I've owned and worn out many small table saws---most were miserable ,dangerous machines---I do like the DeWalt that I use now.


----------



## Ranger1227 (Mar 15, 2011)

Thanks Mike. I was out your way yesterday


----------



## joecaption (Nov 30, 2011)

The fence on mine works fine, the motors very powerfull, it has a built in outfeed table, adjustable wings on each side, even comes with a push stick.
I like mine because I can fold it up in less then a 30 sec, and roll it out of the way or up into the trailer.
It also cost about 1/2 what the other brands sell for


----------



## woodworkbykirk (Sep 25, 2011)

i had the one on the left of the first link years ago. the fence was a nightmare to align and the outfeed extensions were very weak.. i upgraded to a bosch ts4000 about a year later. never looked back.


----------



## ddawg16 (Aug 15, 2011)

How much cutting are you looking to do? Unless you plan to make cabinets or get into woodworking as a hobby, there may be other options.

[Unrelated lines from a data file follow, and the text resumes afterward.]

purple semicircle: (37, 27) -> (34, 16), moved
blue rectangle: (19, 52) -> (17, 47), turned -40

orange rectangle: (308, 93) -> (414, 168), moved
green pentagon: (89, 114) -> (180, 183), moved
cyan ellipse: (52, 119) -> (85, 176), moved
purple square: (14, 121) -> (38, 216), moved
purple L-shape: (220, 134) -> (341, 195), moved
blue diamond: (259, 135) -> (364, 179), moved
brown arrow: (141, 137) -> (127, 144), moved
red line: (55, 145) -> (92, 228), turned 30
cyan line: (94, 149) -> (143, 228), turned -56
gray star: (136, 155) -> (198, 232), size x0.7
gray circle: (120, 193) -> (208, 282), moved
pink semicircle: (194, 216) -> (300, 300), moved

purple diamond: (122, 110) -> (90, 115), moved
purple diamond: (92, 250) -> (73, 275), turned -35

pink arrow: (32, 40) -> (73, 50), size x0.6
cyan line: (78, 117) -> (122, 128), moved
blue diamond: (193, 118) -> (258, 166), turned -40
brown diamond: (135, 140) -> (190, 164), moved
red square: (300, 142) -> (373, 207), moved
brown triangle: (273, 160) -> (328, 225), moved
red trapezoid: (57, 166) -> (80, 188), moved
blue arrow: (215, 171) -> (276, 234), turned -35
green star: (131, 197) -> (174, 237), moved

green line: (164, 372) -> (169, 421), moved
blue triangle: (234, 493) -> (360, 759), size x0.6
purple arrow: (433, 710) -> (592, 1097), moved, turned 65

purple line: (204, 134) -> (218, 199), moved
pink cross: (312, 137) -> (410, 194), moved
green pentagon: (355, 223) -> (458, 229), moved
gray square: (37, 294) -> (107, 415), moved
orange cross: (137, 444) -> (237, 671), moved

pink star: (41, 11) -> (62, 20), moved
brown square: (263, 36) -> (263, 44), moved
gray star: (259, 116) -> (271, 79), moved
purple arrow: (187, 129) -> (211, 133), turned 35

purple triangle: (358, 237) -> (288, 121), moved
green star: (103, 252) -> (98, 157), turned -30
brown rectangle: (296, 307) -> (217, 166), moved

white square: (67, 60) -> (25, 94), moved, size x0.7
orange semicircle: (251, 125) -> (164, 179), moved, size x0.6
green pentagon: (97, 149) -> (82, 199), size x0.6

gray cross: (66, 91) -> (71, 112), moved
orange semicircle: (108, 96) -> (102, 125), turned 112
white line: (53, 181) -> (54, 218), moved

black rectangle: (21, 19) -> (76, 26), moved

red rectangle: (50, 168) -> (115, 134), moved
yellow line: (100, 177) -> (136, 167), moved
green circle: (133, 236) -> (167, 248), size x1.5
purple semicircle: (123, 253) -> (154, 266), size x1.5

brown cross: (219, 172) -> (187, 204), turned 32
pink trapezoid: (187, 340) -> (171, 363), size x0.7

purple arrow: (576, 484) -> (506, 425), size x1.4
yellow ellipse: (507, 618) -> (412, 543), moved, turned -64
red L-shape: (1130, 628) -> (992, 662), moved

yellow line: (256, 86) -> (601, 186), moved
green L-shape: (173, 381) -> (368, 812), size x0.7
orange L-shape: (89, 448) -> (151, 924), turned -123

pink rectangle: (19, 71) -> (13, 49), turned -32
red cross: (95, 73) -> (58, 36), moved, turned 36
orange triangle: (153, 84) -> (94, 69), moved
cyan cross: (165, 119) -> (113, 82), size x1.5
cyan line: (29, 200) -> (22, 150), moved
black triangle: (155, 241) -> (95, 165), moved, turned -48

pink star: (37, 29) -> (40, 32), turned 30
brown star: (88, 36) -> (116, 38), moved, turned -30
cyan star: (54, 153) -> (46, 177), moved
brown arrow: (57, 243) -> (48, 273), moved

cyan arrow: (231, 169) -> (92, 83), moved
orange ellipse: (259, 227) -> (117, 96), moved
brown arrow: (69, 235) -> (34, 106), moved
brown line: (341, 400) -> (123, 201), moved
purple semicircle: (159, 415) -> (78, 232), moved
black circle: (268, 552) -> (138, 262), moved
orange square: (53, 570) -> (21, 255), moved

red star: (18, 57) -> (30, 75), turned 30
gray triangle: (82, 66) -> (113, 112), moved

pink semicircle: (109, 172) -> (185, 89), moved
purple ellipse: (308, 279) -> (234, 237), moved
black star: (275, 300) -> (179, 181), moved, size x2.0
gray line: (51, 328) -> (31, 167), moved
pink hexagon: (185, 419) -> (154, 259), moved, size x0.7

I've had good luck using a clamp on guide and a circular saw with a good carbide blade. For the end cuts....a good sliding compound miter saw might give you more use. Most of them have a 14-16" stroke....which should be good for most applications.


----------



## paintdrying (Jul 13, 2012)

What about a sliding miter saw? Are we talking high production? I had one of those light weight Bosch saws. Light weight, nice saw, used it for a long long time. I have always wondered about a 220 table saw. If you are just using the saw in your shed, I would go with as big of one as would fit in there. I used a Ryobi chop saw for a few weeks on a job, laser pointer and all. I did the job, I guess. Please note, a table saw is a very dangerous machine, please watch a bunch of youtube videos on safety. They will eat a finger right off in split second.


----------



## Ranger1227 (Mar 15, 2011)

I am familiar with using table saws. I already have a miter saw, but it does not slide and I dont thinknit is worthwhile to get another. Using a skilsaw to cut small pieces is not appealing because of the weight of the saw


----------



## dftc (Nov 12, 2012)

For birdhouses and feeders you probably don't need a top-of-the-line saw, but if you go small and cheap you will find yourself wanting bigger and better soon enough.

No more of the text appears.